Wading is arguably the best way to catch a big fish from one of these streams. Wade fishing boils everything down to its essence: you, your fishing rod of choice and the fish. You don’t worry about working a complex sonar unit, dead batteries, crowded lakes or navigating a boat ramp. All you need is at your fingertips so you can concentrate on catching fish, not distractions.
Paddling a stream is a great way to explore and fish, but promotes wanderlust as the mind conjures what is around the next bend. There is a time component involved as well, as you have to be at the take-out by a predetermined time or at least before darkness falls. Wading anglers find they often catch bigger fish because its methodical nature promotes a peaceful mind and forces anglers to thoroughly fish a spot before moving on to a new one.
Stealth and safety are important considerations for proper wading. Stream smallmouths usually hang in the flowing water above and below stream drops while stream trout locate toward the deeper water in the same spots. As you wade into the water, keep your feet low as you wade deeper. Firmly plant your front foot before moving the rear foot forward. Do not lift your foot too high or the current will take it and you may lose your balance.
When wading against current, walk sideways to reduce water pressure on your legs and go slow. Consider the consequences of falling if you proceed into rough, questionable water. Nature doesn’t make soft, spongy rocks. They hurt when you fall and hit them.
A wading staff helps with balance, ascending or descending steep banks and for probing the water ahead of you to test the depth. A thick hickory stick with a hole drilled through for a loop of paracord as a lanyard does just fine.
Wading anglers eventually will need to cross a stream. The shallow water in a stream drop makes the best spots to cross, but current makes this tricky. Approach the riffle or rapid from upstream and angle across downstream. Wading down and across the riffle is much easier to get to the other side than wading up and across.
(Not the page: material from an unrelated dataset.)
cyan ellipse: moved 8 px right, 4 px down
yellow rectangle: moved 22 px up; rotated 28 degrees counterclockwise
If you get a quarter way across a swift riffle and the current makes you tipsy, turn back and find another spot to cross. If you cannot enter into a wading situation with confidence, do not do it.
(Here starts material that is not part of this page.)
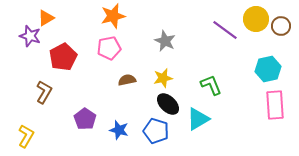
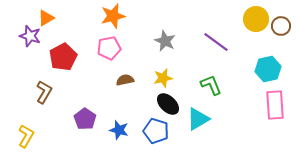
purple line: moved 9 px left, 12 px down
brown semicircle: moved 2 px left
At this time of year, you will need waders to combat the cold water. Breathable waders with a stocking foot make the best choice. Neoprene waders work well if you only trout fish cold tailwaters like the Cumberland River below Wolf Creek Dam.
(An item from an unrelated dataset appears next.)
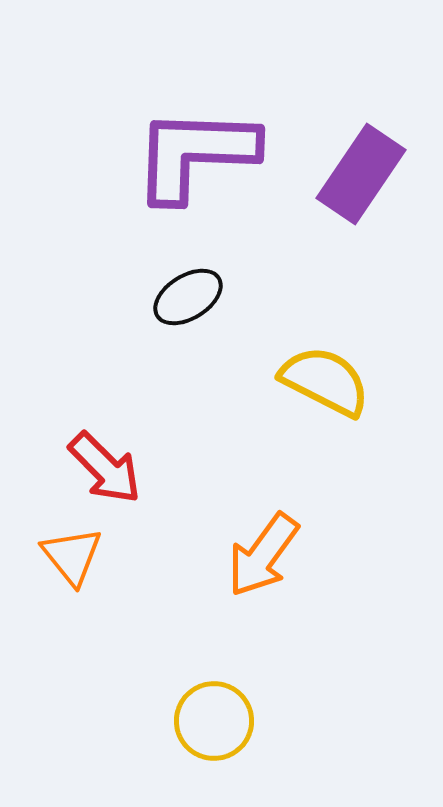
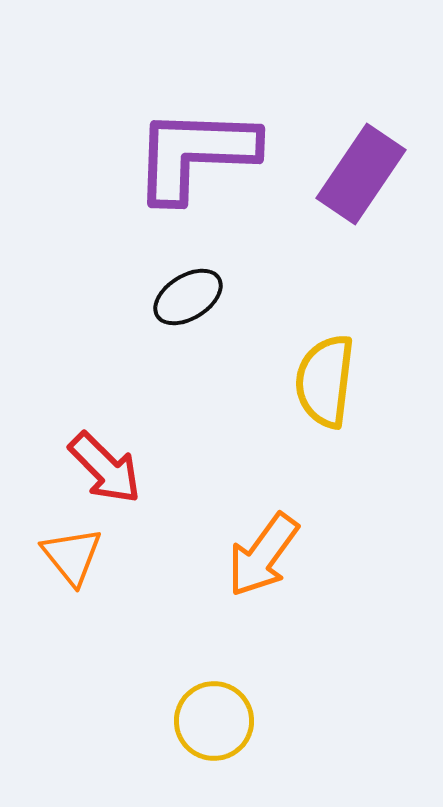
yellow semicircle: rotated 110 degrees counterclockwise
For the other streams in Kentucky, neoprene waders, especially the 5-millimeter ones, will roast you. You can tell how far you’ve walked by the sweat rings in your hat when wearing neoprene waders in a normal Kentucky stream. Waders with boot feet work well for waterfowl hunting, but are uncomfortable for wade fishing.
Stocking foot waders require a pair of wade boots. Wading boots are designed to accommodate the neoprene stocking foot on this style of waders, so buy your normal shoe size and a neoprene sock. This sock fills in the gap of your neoprene booties for wet wading in summer. This allows you to use wade boots year round.
Avoid the water sandals with open toes, open sides and open heels. Wade boots have thick soles as well as toe and heel cups to offer fantastic protection for your feet. With the high water levels we’ve had during the last couple of years, our stream bottoms may have some barbed wire fence, metal or glass on them. You could step on a broken bottle in a pair of wade boots and not feel it; the same scenario in sandals could lead to a nasty cut.
For decades, felt-bottomed wade boots were the standard, but newer rubber-cleated boots now make up a substantial part of the market. The soft rubber-cleated wade boots are a big improvement over the old lug-soled rubber boots. However, for sheer grip on rocky, algae covered streambeds, nothing beats felt.
Kentucky streams often flow over limestone and feature long stretches of flat bedrock. Water flowing over these shelves over time carves undulations, resembling waves on water. There is no slicker bottom than these limestone shelves, especially after the sun’s rays promote a coating of algae. Felt bottom wade boots will save your bacon in situations like this.
A fishing vest makes keeping your lures, a pair of pliers, clippers and a bottle of water convenient. They are comfortable as well, but an inexpensive fanny pack will do in a pinch.
Remember to respect private property and always secure landowner permission before wading. Although streams are public resources, the land beside and beneath streams are private and thus require permission to access them, unless owned by a government agency. Elkhorn Creek in Franklin County is a noteworthy exception—wading is permissible to everyone, but getting to and from the water on private land still requires permission.
This spring is a perfect time to wade a stream.
With all of the stress from the coronavirus, wading a stream in solitude is a good balm for both body and soul.